In every single one of your crashes, your system calls the bug check as soon as the processor calls the halt state instruction. At this time, the CPU is supposed to remain stopped and/or idle, not doing anything at all. As soon as the CPU receives an interrupt that needs to be serviced (remember, OS'/hardware work based on interrupts that are fired), it will wake and service said interrupt(s).

Given you are crashing with an 0x9C every single time this halt transition occurs, my theories are as follows:

1. Your CPU is faulty in the fact that it simply cannot transition to a halt state properly.

2. Your CPU is faulty in the fact that whilst one core is asleep, another core(s) is waiting for it to wake up and service the interrupt, but it doesn't. I cannot confirm this one without a kernel, but I digress.

Anyway, with this said, I'm 99% sure your CPU is faulty.

wlysix · May 24, 2014

Hi,
Thanks for the detailed analysis, Patrick! I zipped up the memory.dmp and it got compressed from 600 to 200mb but I think the manage attachment dialog box has glitched out on me. I would have replied sooner if not for the attachment which has been stuck like that for the past hour and a half. Which other site would you recommend for uploading it?

I know you said it is 99% a CPU issue but I just want to make it official before I dump the cpu.

Thanks again

Patrick · May 24, 2014

Mediafire, please.

Regards,

Patrick

wlysix · May 24, 2014

Hi,
Sorry it took so long. My upload speed is slow. Here is the link: https://www.mediafire.com/?ge3b7oaycd7g4ve

I think this dmp might be the one for today morning where I tried running the windows experience index and I got the "clock interrupt not received on the secondary processor" BSOD.

Thanks

Patrick · May 24, 2014

Thanks very much!

Unfortunately, the dump is completely corrupt. This is either due to the fact that as I noted above your processor simply refused to wake up for the dump process, therefore no registers, call stack, etc, happened to be properly dumped, or dumps aren't configured properly.

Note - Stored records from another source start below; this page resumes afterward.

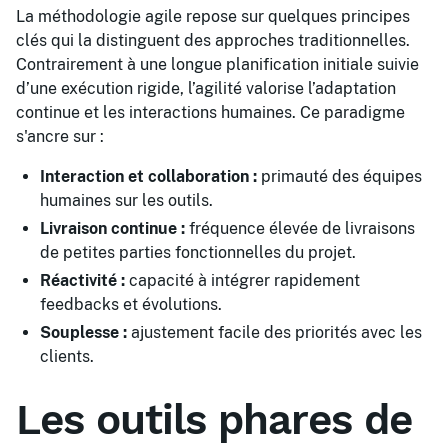
La méthodologie agile repose sur quelques principes
clés qui la distinguent des approches traditionnelles.
Contrairement à une longue planification initiale suivie
d’une exécution rigide, l’agilité valorise l’adaptation
continue et les interactions humaines. Ce paradigme
s'ancre sur :
Interaction et collaboration :
primauté des équipes
humaines sur les outils.
Livraison continue :
fréquence élevée de livraisons
de petites parties fonctionnelles du projet.
Réactivité :
capacité à intégrer rapidement
feedbacks et évolutions.
Souplesse :
ajustement facile des priorités avec les
clients.
Les outils phares de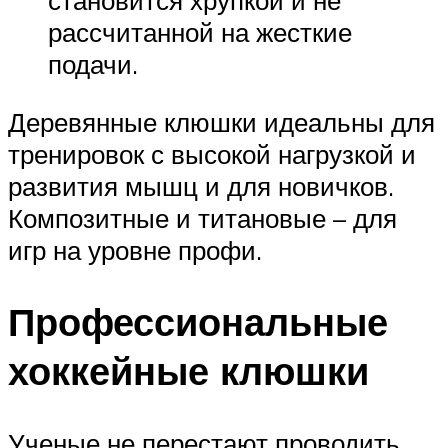
рассчитанной на жесткие
подачи.
Деревянные клюшки идеальны для
тренировок с высокой нагрузкой и
развития мышц и для новичков.
Композитные и титановые – для
игр на уровне профи.
Профессиональные
хоккейные клюшки
Ученые не перестают проводить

1. Windows key + Pause key. This should bring up System. Click Advanced System Settings on the left > Advanced > Performance > Settings > Advanced > Ensure there's a check-mark for 'Automatically manage paging file size for all drives'.

2. Windows key + Pause key. This should bring up System. Click Advanced System Settings on the left > Advanced > Startup and Recovery > Settings > System Failure > ensure there is a check mark next to 'Write an event to the system log'.

3. Double check that the WERS is ENABLED:

Start > Search > type services.msc > Under the name tab, find Windows Error Reporting Service > If the status of the service is not Started then right click it and select Start. Also ensure that under Startup Type it is set to Automatic rather than Manual. You can do this by right clicking it, selecting properties, and under General selecting startup type to 'Automatic', and then click Apply.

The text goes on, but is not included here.